> _About this exercise_
How many lines in this data contain the string "Hermannstadt"? Reply with the number only.

> _Records provided_
»»

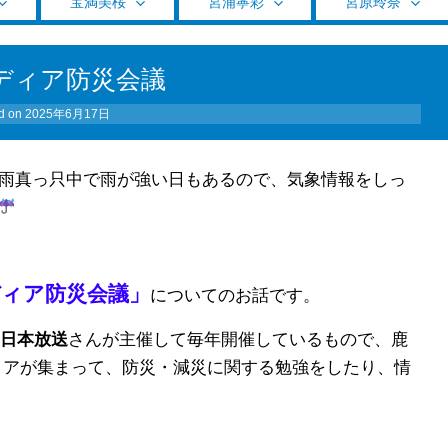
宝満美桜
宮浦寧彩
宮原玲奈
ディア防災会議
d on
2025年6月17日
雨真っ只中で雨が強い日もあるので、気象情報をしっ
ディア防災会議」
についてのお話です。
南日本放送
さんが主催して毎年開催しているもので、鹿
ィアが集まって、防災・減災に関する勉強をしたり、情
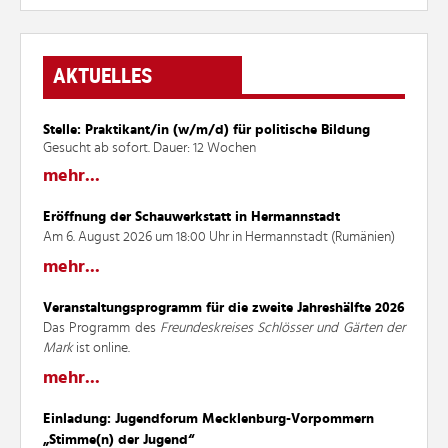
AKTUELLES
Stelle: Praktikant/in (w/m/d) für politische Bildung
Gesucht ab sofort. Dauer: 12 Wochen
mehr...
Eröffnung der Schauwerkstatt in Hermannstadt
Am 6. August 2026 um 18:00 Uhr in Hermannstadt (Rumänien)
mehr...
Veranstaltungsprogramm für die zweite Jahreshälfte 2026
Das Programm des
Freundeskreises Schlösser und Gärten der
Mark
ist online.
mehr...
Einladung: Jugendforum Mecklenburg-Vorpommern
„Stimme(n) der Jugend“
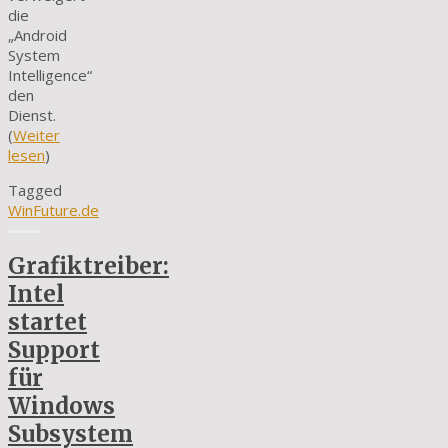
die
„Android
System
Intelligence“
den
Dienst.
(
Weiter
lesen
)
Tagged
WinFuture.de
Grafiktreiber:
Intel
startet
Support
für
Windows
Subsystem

««

> _Answer below_
2